== WHAT NEEDS TO BE DONE ==
Go through the listing beneath this task and return every line that carries the string "КРЕАТИВНИ".

========

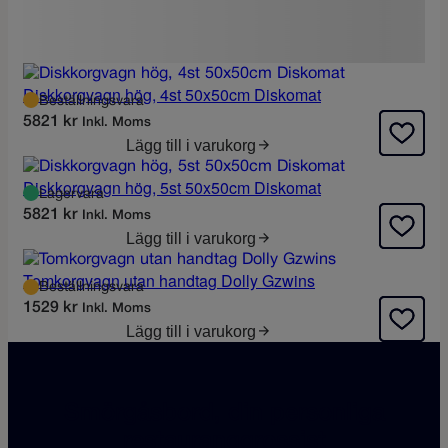
Diskkorgvagn hög, 4st 50x50cm Diskomat
Beställningsvara
5821
kr
Inkl. Moms
Lägg till i varukorg
Diskkorgvagn hög, 5st 50x50cm Diskomat
Lagervara
5821
kr
Inkl. Moms
Lägg till i varukorg
Tomkorgvagn utan handtag Dolly Gzwins
Beställningsvara
1529
kr
Inkl. Moms
Lägg till i varukorg
Smörgåsbord, din personliga
restauranggrossist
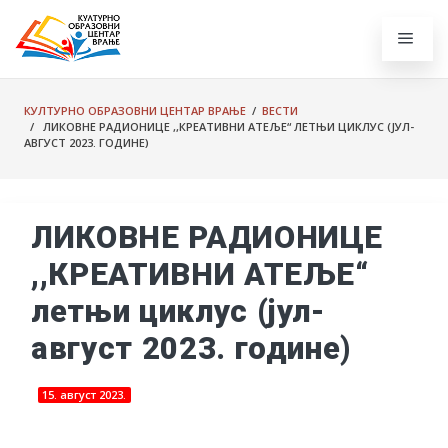
КУЛТУРНО ОБРАЗОВНИ ЦЕНТАР ВРАЊЕ
/
ВЕСТИ
/ ЛИКОВНЕ РАДИОНИЦЕ ,,КРЕАТИВНИ АТЕЉЕ“ ЛЕТЊИ ЦИКЛУС (ЈУЛ-
АВГУСТ 2023. ГОДИНЕ)
ЛИКОВНЕ РАДИОНИЦЕ
,,КРЕАТИВНИ АТЕЉЕ“
летњи циклус (јул-
август 2023. године)
15. август 2023.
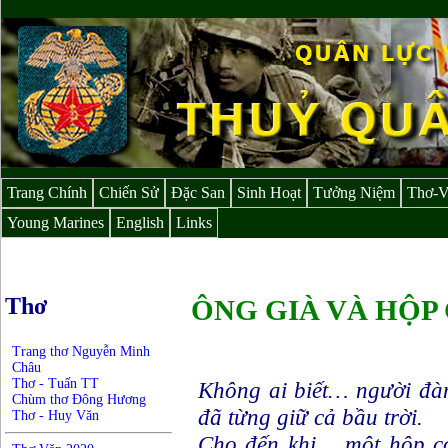
Trang Chính
Chiến Sử
Đặc San
Sinh Hoạt
Tưởng Niệm
Thơ-
Young Marines
English
Links
Thơ
ÔNG GIÀ VÀ HỘP
Trang thơ Nguyễn Minh
Châu
Thơ - Tuấn TT
Không ai biết… người đàn
Chùm thơ Đông Hương
đã từng giữ cả bầu trời.
Thơ - Huy Văn
Cho đến khi… một hộp cơ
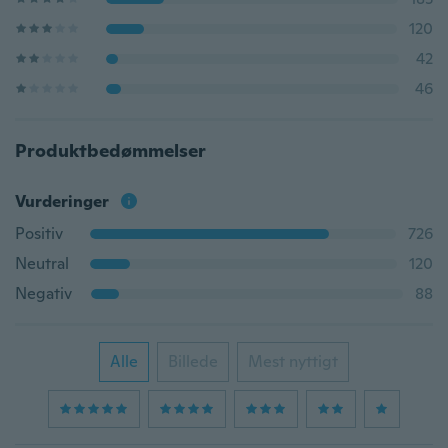
120
42
46
Produktbedømmelser
Vurderinger
Positiv
726
Neutral
120
Negativ
88
Alle
Billede
Mest nyttigt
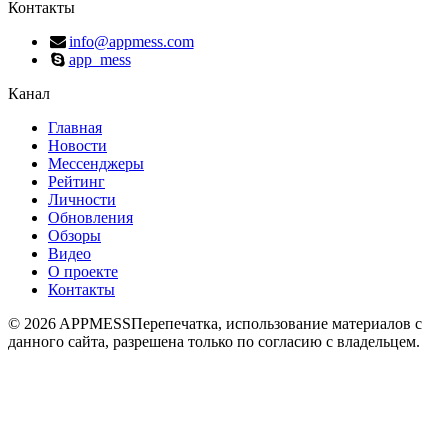
Контакты
info@appmess.com
app_mess
Канал
Главная
Новости
Мессенджеры
Рейтинг
Личности
Обновления
Обзоры
Видео
О проекте
Контакты
© 2026 APPMESS
Перепечатка, использование материалов с
данного сайта, разрешена только по согласию с владельцем.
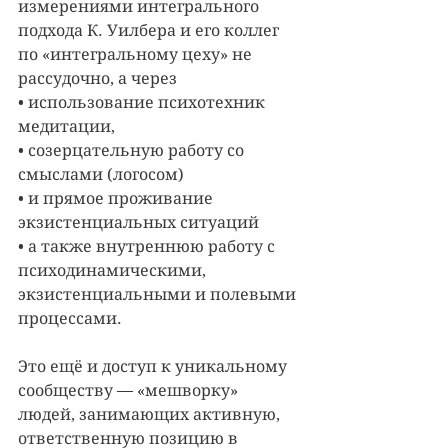
измерениями интегрального 
подхода К. Уилбера и его коллег 
по «интегральному цеху» не 
рассудочно, а через 
• использование психотехник 
медитации, 
• созерцательную работу со 
смыслами (логосом) 
• и прямое проживание 
экзистенциальных ситуаций 
• а также внутреннюю работу с 
психодинамическими, 
экзистенциальными и полевыми 
процессами. 
Это ещё и доступ к уникальному 
сообществу — «мешворку» 
людей, занимающих активную, 
ответственную позицию в 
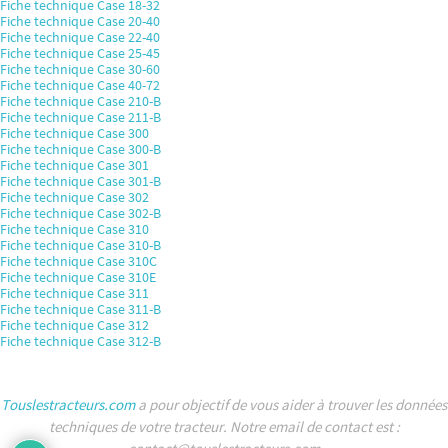
Fiche technique Case 18-32
Fiche technique Case 20-40
Fiche technique Case 22-40
Fiche technique Case 25-45
Fiche technique Case 30-60
Fiche technique Case 40-72
Fiche technique Case 210-B
Fiche technique Case 211-B
Fiche technique Case 300
Fiche technique Case 300-B
Fiche technique Case 301
Fiche technique Case 301-B
Fiche technique Case 302
Fiche technique Case 302-B
Fiche technique Case 310
Fiche technique Case 310-B
Fiche technique Case 310C
Fiche technique Case 310E
Fiche technique Case 311
Fiche technique Case 311-B
Fiche technique Case 312
Fiche technique Case 312-B
Touslestracteurs.com
a pour objectif de vous aider à trouver les données
techniques de votre tracteur. Notre email de contact est :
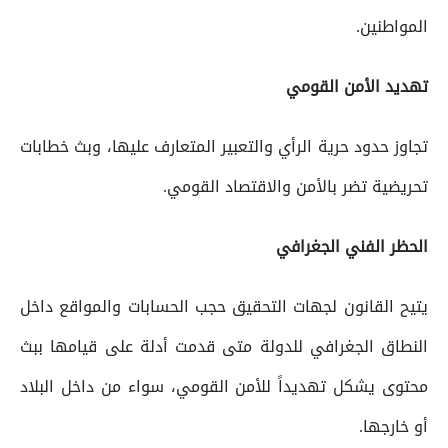
المواطنين.
تهديد الأمن القومي
تجاوز حدود حرية الرأي والتعبير المتعارف عليها، وبث خطابات
تحريضية تضر بالأمن والاقتصاد القومي.
الحظر الفني الجغرافي
يتيح القانون لجهات التحقيق حجب الحسابات والمواقع داخل
النطاق الجغرافي للدولة متى قدمت أدلة على قيامها ببث
محتوى يشكل تهديداً للأمن القومي، سواء من داخل البلاد
أو خارجها.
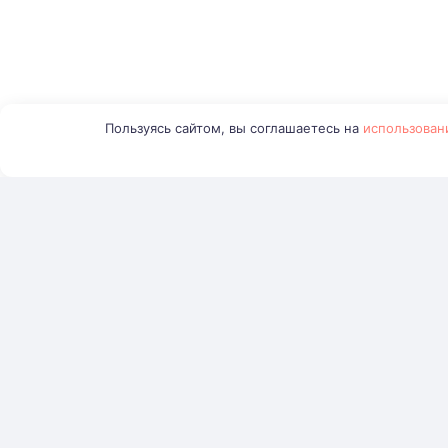
Пользуясь сайтом, вы соглашаетесь на
использован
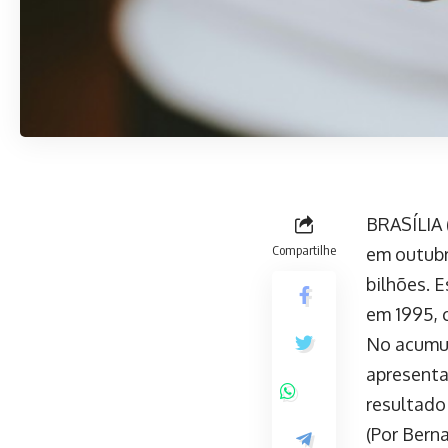
BRASÍLIA 
Compartilhe
em outubr
bilhões. E
em 1995, 
No acumul
apresenta
resultado
(Por Bern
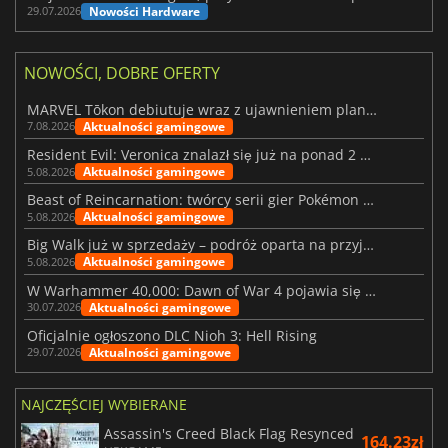
Nowości Hardware
29.07.2026
NOWOŚCI, DOBRE OFERTY
MARVEL Tōkon debiutuje wraz z ujawnieniem planu rozwoju na pierwszy rok
Aktualności gamingowe
7.08.2026
Resident Evil: Veronica znalazł się już na ponad 2 milionach list życzeń
Aktualności gamingowe
5.08.2026
Beast of Reincarnation: twórcy serii gier Pokémon wkraczają na nową ścieżkę
Aktualności gamingowe
5.08.2026
Big Walk już w sprzedaży – podróż oparta na przyjaźni
Aktualności gamingowe
5.08.2026
W Warhammer 40,000: Dawn of War 4 pojawia się frakcja Nekronów
Aktualności gamingowe
30.07.2026
Oficjalnie ogłoszono DLC Nioh 3: Hell Rising
Aktualności gamingowe
29.07.2026
NAJCZĘŚCIEJ WYBIERANE
Assassin's Creed Black Flag Resynced
164.23zł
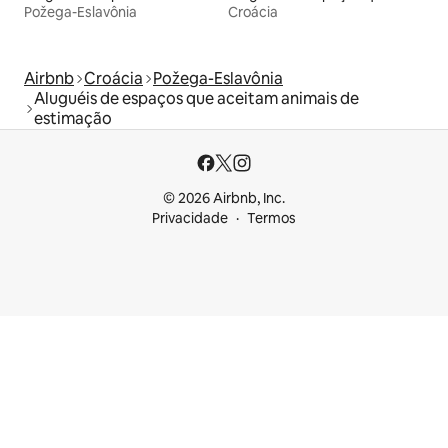
Požega-Eslavônia
Croácia
Airbnb
Croácia
Požega-Eslavônia
Aluguéis de espaços que aceitam animais de
estimação
© 2026 Airbnb, Inc.
Privacidade
Termos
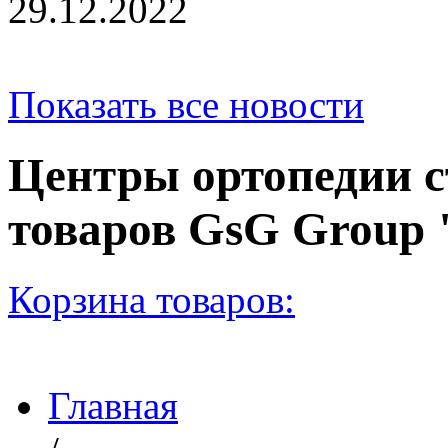
29.12.2022
Показать все новости
Центры ортопедии с
товаров GsG Grou
Корзина товаров:
Главная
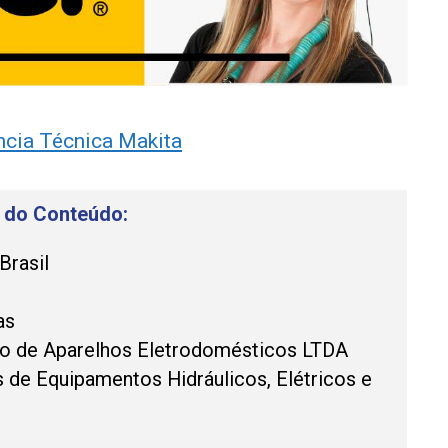
ncia Técnica Makita
e do Conteúdo:
Brasil
as
to de Aparelhos Eletrodomésticos LTDA
 de Equipamentos Hidráulicos, Elétricos e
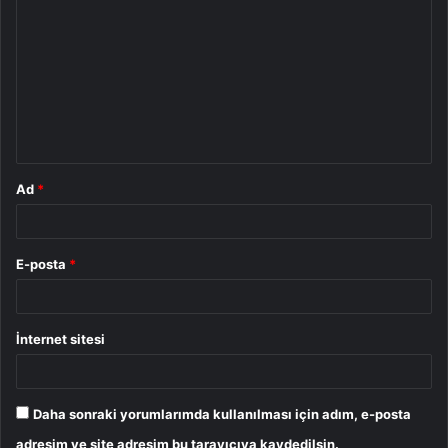
o
r
u
m
*
Ad
*
E-posta
*
İnternet sitesi
Daha sonraki yorumlarımda kullanılması için adım, e-posta
adresim ve site adresim bu tarayıcıya kaydedilsin.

========

== OUTPUT OF THE EXERCISE ==
/ ЛИКОВНЕ РАДИОНИЦЕ ,,КРЕАТИВНИ АТЕЉЕ“ ЛЕТЊИ ЦИКЛУС (ЈУЛ-
,,КРЕАТИВНИ АТЕЉЕ“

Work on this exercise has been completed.